Racking up More than Just Rejections

Inspired by a list of 100 Best Ways to Becoming a Better Writer on thecopybot.com, I decided in July that I was going to follow Number 66: Rack up Rejections.  I set off on a crazy adventure in which I submitted work to 30 literary magazines in 30 days.  At the time, I was really just expecting to get some practice in the litmag scene and also start steeling myself to the idea that if I wanted to write, I’d have to come to terms with being rejected.

It turns out, I learned more than I could have ever expected.  It was such a powerful learning experience that I am doing it again this month.
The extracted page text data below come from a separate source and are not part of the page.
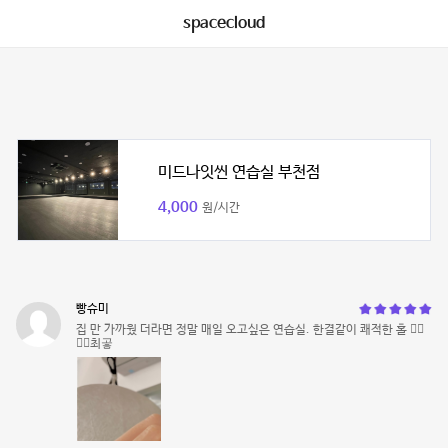
spacecloud
미드나잇씬 연습실 부천점
4,000
원/시간
빵슈미
집 만 가까웠 더라면 정말 매일 오고싶은 연습실. 한결같이 쾌적한 홀 👍🏻
👍🏻최곻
I have been racking up the rejections.  They are trickling in slowly due to slow response times.  This is kind of nice so that I don’t have to hear 30 No!s all at one time.  But I haven’t been getting only negative responses, either.

Flash Frontier, a purveyor of fine flash fiction, accepted a piece I wrote long ago about Alaska for their August 2013 Issue: Snow.

And that’s not the only positive response I’ve gotten.  More news on that front as the publications come out!

My First Alaska (Summer 2005)*

It started with the lake

and the spruce trees leaned

in for a better look.

My toes wandered

into the water,

which threw out

glacial-silt blue

and reflected a grey sky.

Toes exploring further,

ahead of myself so that

the snow-born water crept

up my legs and I was soon

on my back.

Mushrooms popped tops

of heads up through

moist dirt to peep.

My toes led the way,

becoming glacial themselves

as the Alaskan current

carried me out of the lake and to

the river.

I flowed.

Mist began to fall

and I became

a blue totem:

beaver knees,

eagle mound,

moose-antler breasts,

grizzly-bear hair.

My skin crystallized,

forming snowflake stars

over my fingers,

shins,

then finally

my middle.

Cracked.

As a close summer sun

came out

my blue star

skin melted

and I became the Kenai.

*As I was packing and preparing for my move, I found this little number that I had written my first time in Alaska.  Revisiting it after 8 years, I can see quite a few revisions I would want to make, but I wanted to post it in its original.   I’m wondering how my impressions and experience of Alaska this time around will compare with my memories.